The lines below, from the first through the one containing "vous vous coucherez moins bêtes qu’hier.", are to be given again exactly, with pictures left out and nothing added.

┌─ SOURCE INFORMATION

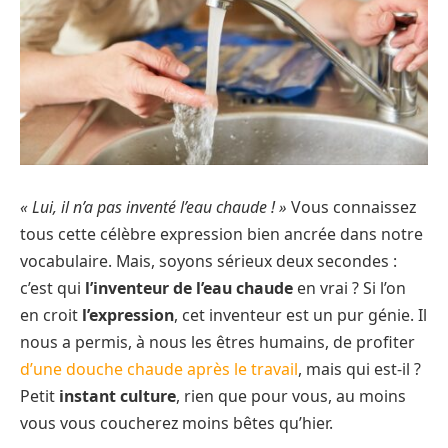
« Lui, il n’a pas inventé l’eau chaude ! »
Vous connaissez
tous cette célèbre expression bien ancrée dans notre
vocabulaire. Mais, soyons sérieux deux secondes :
c’est qui
l’inventeur de l’eau chaude
en vrai ? Si l’on
en croit
l’expression
, cet inventeur est un pur génie. Il
nous a permis, à nous les êtres humains, de profiter
d’une douche chaude après le travail
, mais qui est-il ?
Petit
instant culture
, rien que pour vous, au moins
vous vous coucherez moins bêtes qu’hier.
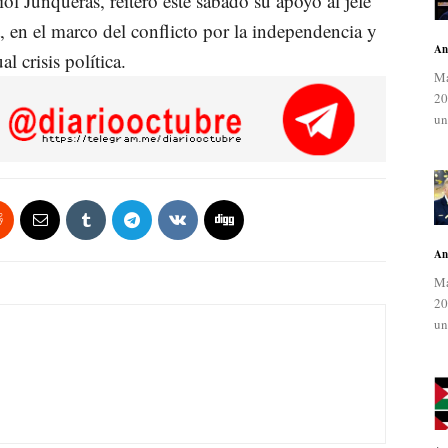
ol Junqueras, reiteró este sábado su apoyo al jefe
 en el marco del conflicto por la independencia y
An
l crisis política.
Ma
20
un
An
Ma
20
un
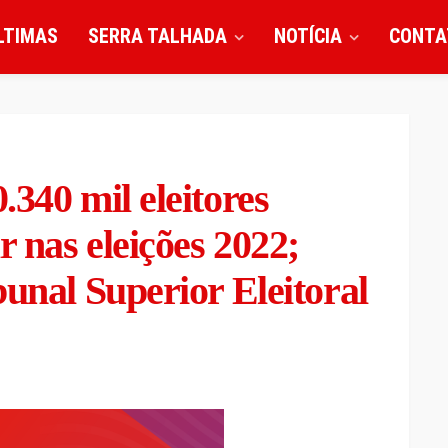
LTIMAS
SERRA TALHADA
NOTÍCIA
CONTA
.340 mil eleitores
r nas eleições 2022;
bunal Superior Eleitoral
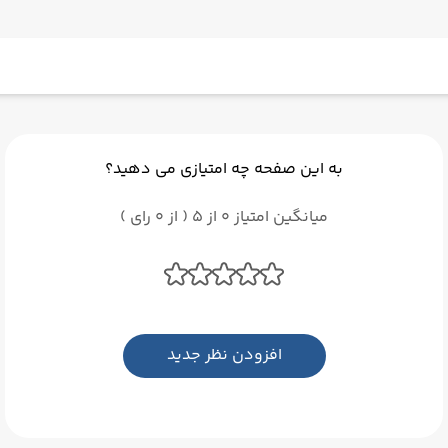
به این صفحه چه امتیازی می دهید؟
میانگین امتیاز 0 از 5 ( از 0 رای )
افزودن نظر جدید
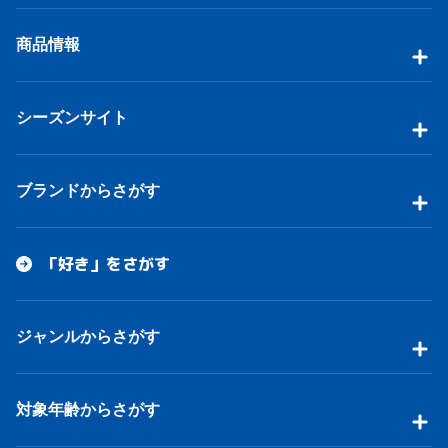
商品情報
シーズンサイト
ブランドからさがす
「好き」をさがす
ジャンルからさがす
対象年齢からさがす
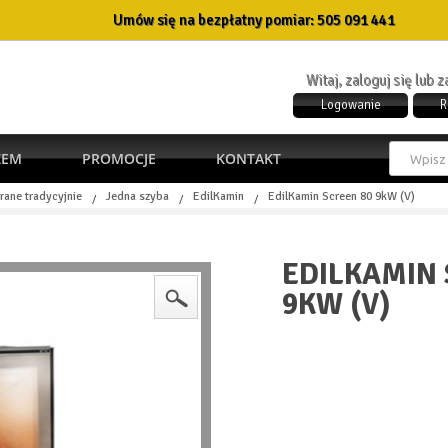
Umów się na bezpłatny pomiar:
505 091 441
Witaj, zaloguj się lub 
Logowanie
R
ŻEM
PROMOCJE
KONTAKT
rane tradycyjnie
Jedna szyba
EdilKamin
EdilKamin Screen 80 9kW (V)
/
/
/
EDILKAMIN 
9KW (V)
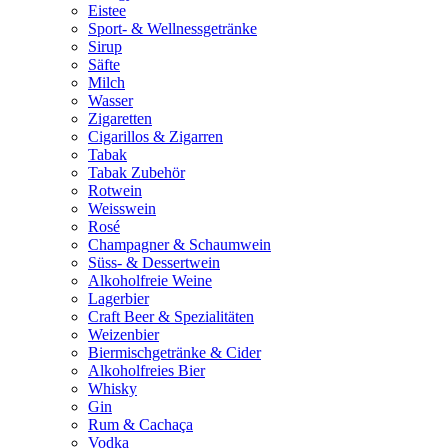
Eistee
Sport- & Wellnessgetränke
Sirup
Säfte
Milch
Wasser
Zigaretten
Cigarillos & Zigarren
Tabak
Tabak Zubehör
Rotwein
Weisswein
Rosé
Champagner & Schaumwein
Süss- & Dessertwein
Alkoholfreie Weine
Lagerbier
Craft Beer & Spezialitäten
Weizenbier
Biermischgetränke & Cider
Alkoholfreies Bier
Whisky
Gin
Rum & Cachaça
Vodka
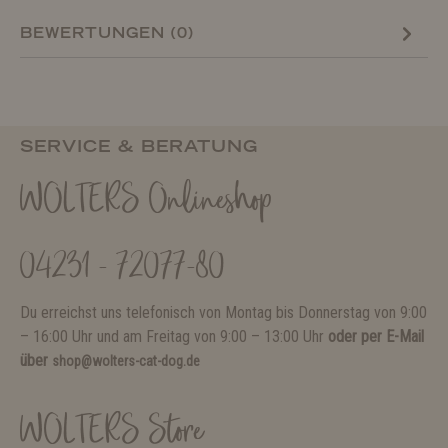
BEWERTUNGEN (0)
SERVICE & BERATUNG
WOLTERS Onlineshop
04231 - 72077-80
Du erreichst uns telefonisch von Montag bis Donnerstag von 9:00
– 16:00 Uhr und am Freitag von 9:00 – 13:00 Uhr
oder per E-Mail
über
shop@wolters-cat-dog.de
WOLTERS Store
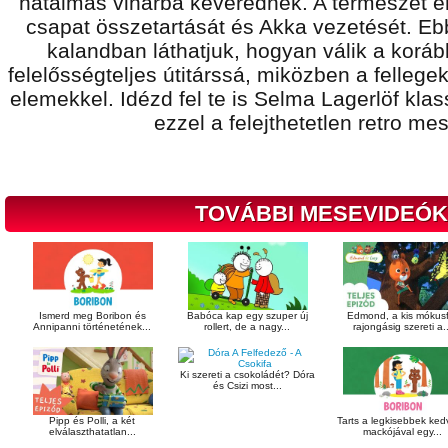
hatalmas viharba keverednek. A természet er
csapat összetartását és Akka vezetését. Eb
kalandban láthatjuk, hogyan válik a koráb
felelősségteljes útitárssá, miközben a felleg
elemekkel. Idézd fel te is Selma Lagerlöf kla
ezzel a felejthetetlen retro me
TOVÁBBI MESEVIDEÓK
Ismerd meg Boribon és
Babóca kap egy szuper új
Edmond, a kis mókusf
Annipanni történetének...
rollert, de a nagy...
rajongásig szereti a..
Ki szereti a csokoládét? Dóra
és Csizi most...
Pipp és Polli, a két
Tarts a legkisebbek ke
elválaszthatatlan...
mackójával egy...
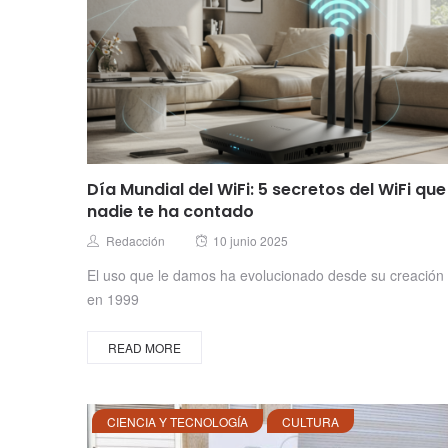
Día Mundial del WiFi: 5 secretos del WiFi que
nadie te ha contado
Posted
Author
Redacción
10 junio 2025
on
El uso que le damos ha evolucionado desde su creación
en 1999
READ MORE
CIENCIA Y TECNOLOGÍA
CULTURA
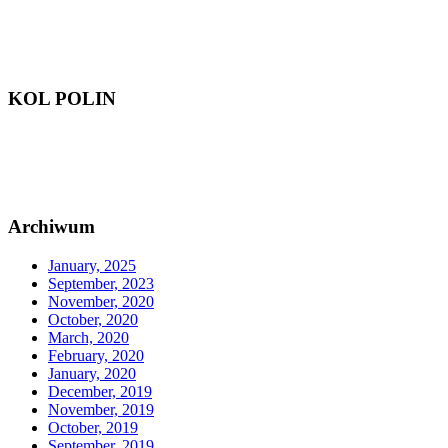
KOL POLIN
Archiwum
January, 2025
September, 2023
November, 2020
October, 2020
March, 2020
February, 2020
January, 2020
December, 2019
November, 2019
October, 2019
September, 2019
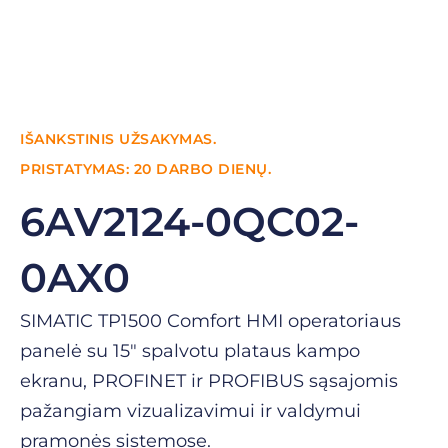
IŠANKSTINIS UŽSAKYMAS.
PRISTATYMAS: 20 DARBO DIENŲ.
6AV2124-0QC02-
0AX0
SIMATIC TP1500 Comfort HMI operatoriaus
panelė su 15″ spalvotu plataus kampo
ekranu, PROFINET ir PROFIBUS sąsajomis
pažangiam vizualizavimui ir valdymui
pramonės sistemose.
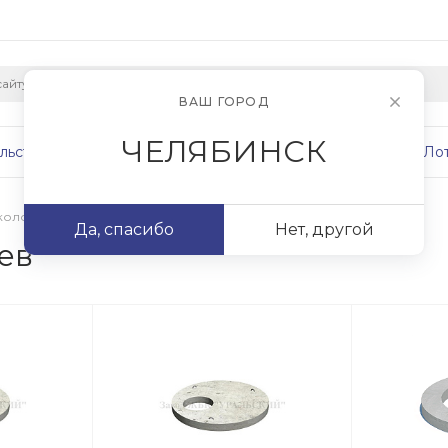
ВАШ ГОРОД
ЧЕЛЯБИНСК
льство
Плиты
Сваи
Фундаменты
Ло
колодцев
Да, спасибо
Нет, другой
ев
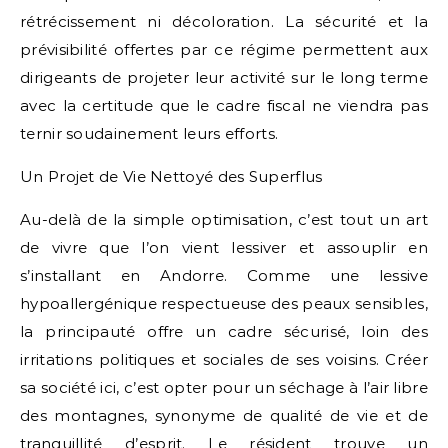
rétrécissement ni décoloration. La sécurité et la
prévisibilité offertes par ce régime permettent aux
dirigeants de projeter leur activité sur le long terme
avec la certitude que le cadre fiscal ne viendra pas
ternir soudainement leurs efforts.
Un Projet de Vie Nettoyé des Superflus
Au-delà de la simple optimisation, c’est tout un art
de vivre que l’on vient lessiver et assouplir en
s’installant en Andorre. Comme une lessive
hypoallergénique respectueuse des peaux sensibles,
la principauté offre un cadre sécurisé, loin des
irritations politiques et sociales de ses voisins. Créer
sa société ici, c’est opter pour un séchage à l’air libre
des montagnes, synonyme de qualité de vie et de
tranquillité d’esprit. Le résident trouve un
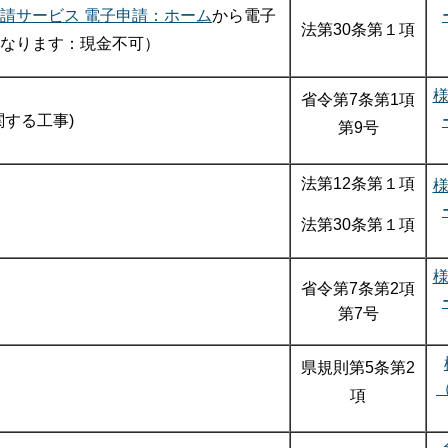
請サービス 電子申請：ホーム
から電子
法第30条第１項
なります：現金不可）
省令第7条第1項
する工事)
第9号
法第12条第１項
法第30条第１項
省令第7条第2項
第7号
県規則第5条第2
項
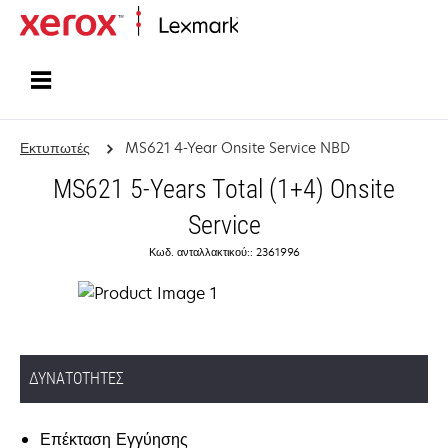
Αρχική
Εκτυπωτές
MS621 4-Year Onsite Service NBD
MS621 5-Years Total (1+4) Onsite
Service
Κωδ. ανταλλακτικού:: 2361996
ΔΥΝΑΤΌΤΗΤΕΣ
Επέκταση Εγγύησης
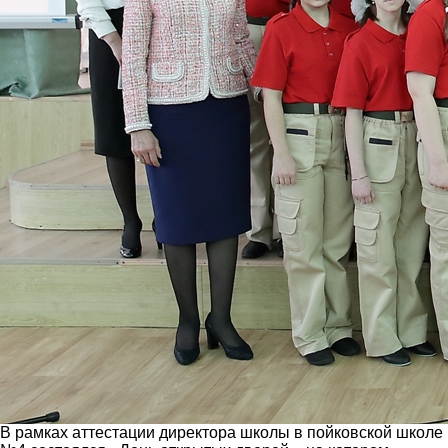
В рамках аттестации директора школы в пойковской школе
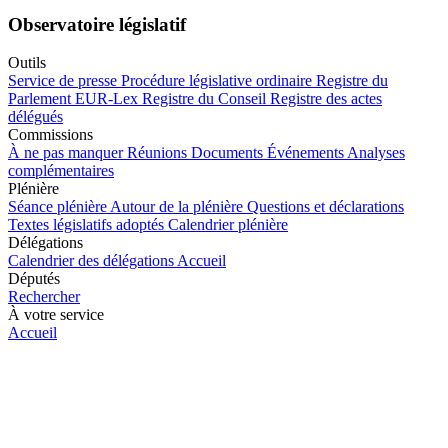
Observatoire législatif
Outils
Service de presse
Procédure législative ordinaire
Registre du
Parlement
EUR-Lex
Registre du Conseil
Registre des actes
délégués
Commissions
À ne pas manquer
Réunions
Documents
Événements
Analyses
complémentaires
Plénière
Séance plénière
Autour de la plénière
Questions et déclarations
Textes législatifs adoptés
Calendrier plénière
Délégations
Calendrier des délégations
Accueil
Députés
Rechercher
À votre service
Accueil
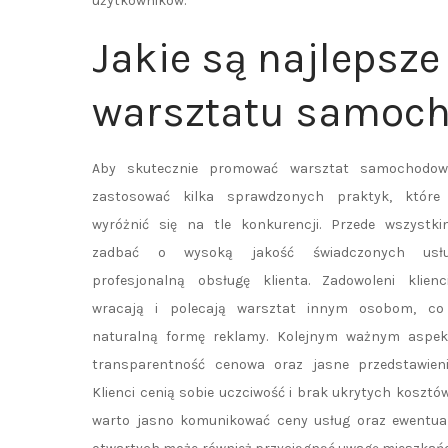
użytkowników.
Jakie są najlepsze
warsztatu samoc
Aby skutecznie promować warsztat samochodow
zastosować kilka sprawdzonych praktyk, któr
wyróżnić się na tle konkurencji. Przede wszystki
zadbać o wysoką jakość świadczonych usł
profesjonalną obsługę klienta. Zadowoleni klienc
wracają i polecają warsztat innym osobom, co
naturalną formę reklamy. Kolejnym ważnym aspek
transparentność cenowa oraz jasne przedstawienie
Klienci cenią sobie uczciwość i brak ukrytych kosztów
warto jasno komunikować ceny usług oraz ewentual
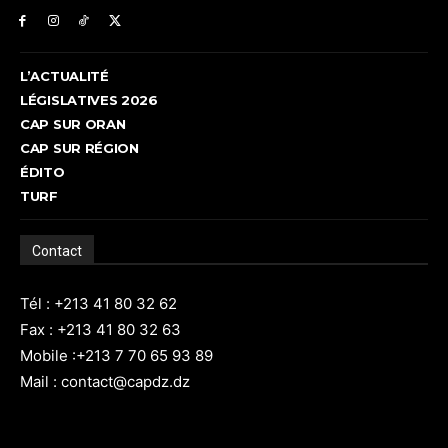
L’ACTUALITÉ
LÉGISLATIVES 2026
CAP SUR ORAN
CAP SUR RÉGION
ÉDITO
TURF
Contact
Tél : +213 41 80 32 62
Fax : +213 41 80 32 63
Mobile :+213 7 70 65 93 89
Mail : contact@capdz.dz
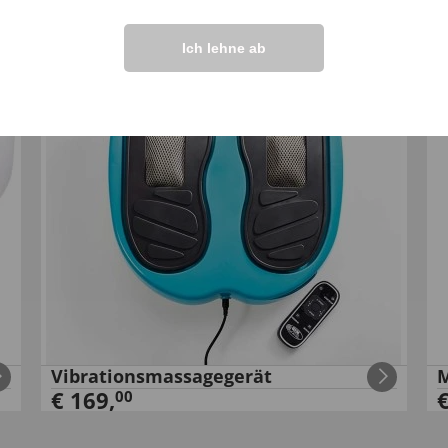
Ich lehne ab
Vibrationsmassagegerät
M
€
169
,
00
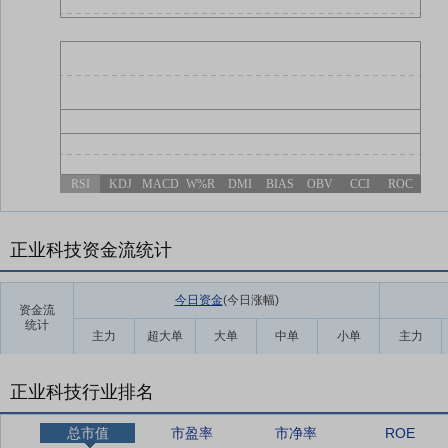
RSI
KDJ
MACD
W%R
DMI
BIAS
OBV
CCI
ROC
正业科技资金流统计
今日资金
(今日涨幅
)
资金流
统计
主力
超大单
大单
中单
小单
主力
正业科技行业排名
总市值
市盈率
市净率
ROE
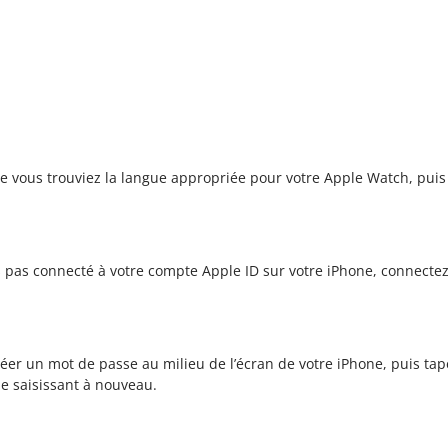
que vous trouviez la langue appropriée pour votre Apple Watch, puis
es pas connecté à votre compte Apple ID sur votre iPhone, connecte
er un mot de passe au milieu de l’écran de votre iPhone, puis ta
le saisissant à nouveau.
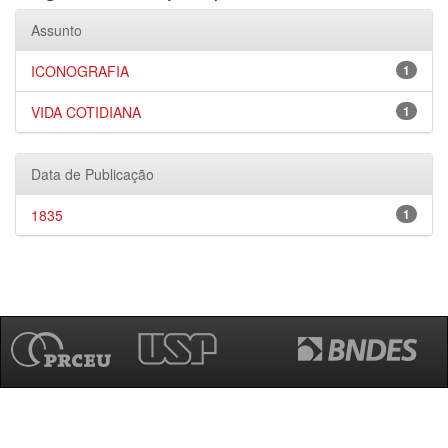
Assunto
ICONOGRAFIA
1
VIDA COTIDIANA
1
Data de Publicação
1835
1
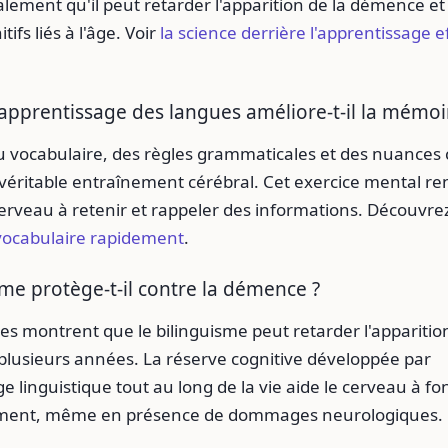
ement qu'il peut retarder l'apparition de la démence et
tifs liés à l'âge. Voir
la science derrière l'apprentissage e
pprentissage des langues améliore-t-il la mémoi
 vocabulaire, des règles grammaticales et des nuances c
véritable entraînement cérébral. Cet exercice mental ren
erveau à retenir et rappeler des informations. Découvre
 vocabulaire rapidement
.
sme protège-t-il contre la démence ?
es montrent que le bilinguisme peut retarder l'apparition
lusieurs années. La réserve cognitive développée par
ge linguistique tout au long de la vie aide le cerveau à f
cement, même en présence de dommages neurologiques.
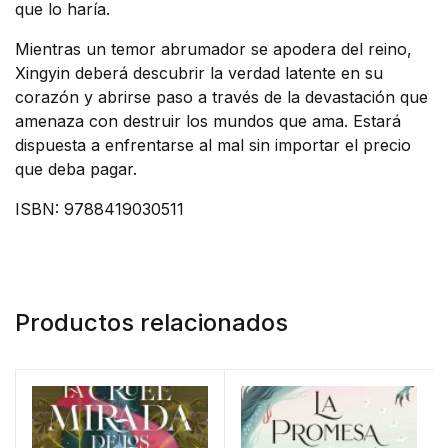
que lo haría.
Mientras un temor abrumador se apodera del reino,
Xingyin deberá descubrir la verdad latente en su
corazón y abrirse paso a través de la devastación que
amenaza con destruir los mundos que ama. Estará
dispuesta a enfrentarse al mal sin importar el precio
que deba pagar.
ISBN: 9788419030511
Productos relacionados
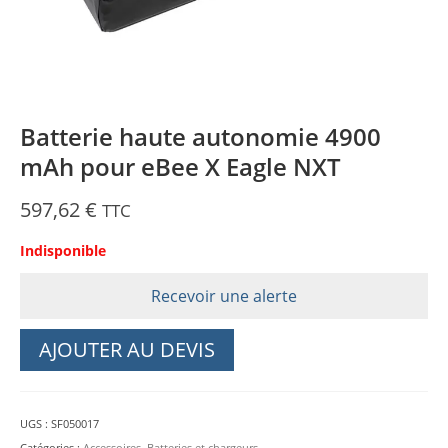
Batterie haute autonomie 4900
mAh pour eBee X Eagle NXT
597,62
€
TTC
Indisponible
Recevoir une alerte
AJOUTER AU DEVIS
UGS :
SF050017
Catégories :
Accessoires
,
Batteries et chargeurs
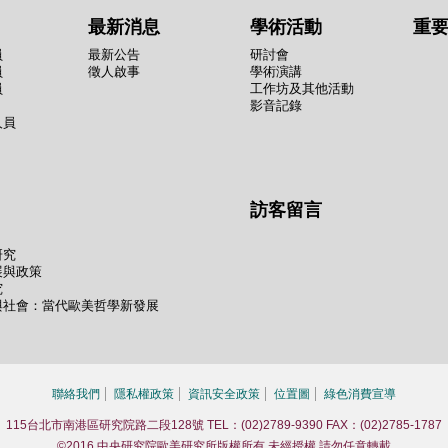
最新消息
學術活動
重
員
最新公告
研討會
員
徵人啟事
學術演講
員
工作坊及其他活動
影音記錄
人員
訪客留言
研究
展與政策
究
與社會：當代歐美哲學新發展
聯絡我們
隱私權政策
資訊安全政策
位置圖
綠色消費宣導
115台北市南港區研究院路二段128號 TEL：(02)2789-9390 FAX：(02)2785-1787
©2016 中央研究院歐美研究所版權所有 未經授權 請勿任意轉載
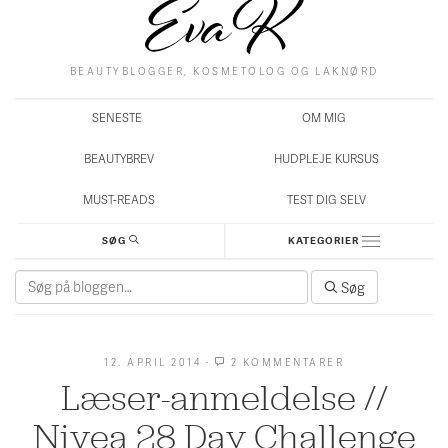
BEAUTYBLOGGER, KOSMETOLOG OG LAKNØRD
SENESTE
OM MIG
BEAUTYBREV
HUDPLEJE KURSUS
MUST-READS
TEST DIG SELV
SØG
KATEGORIER
Søg
Søg
efter:
12. APRIL 2014
·
2 KOMMENTARER
TIL
LÆSER-
Læser-anmeldelse //
ANMELDELSE
//
NIVEA
Nivea 28 Day Challenge
28
DAY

└─

→ **SOLUTION FOR THIS EXERCISE**:
« Lui, il n’a pas inventé l’eau chaude ! »
Vous connaissez
tous cette célèbre expression bien ancrée dans notre
vocabulaire. Mais, soyons sérieux deux secondes :
c’est qui
l’inventeur de l’eau chaude
en vrai ? Si l’on
en croit
l’expression
, cet inventeur est un pur génie. Il
nous a permis, à nous les êtres humains, de profiter
d’une douche chaude après le travail
, mais qui est-il ?
Petit
instant culture
, rien que pour vous, au moins
vous vous coucherez moins bêtes qu’hier.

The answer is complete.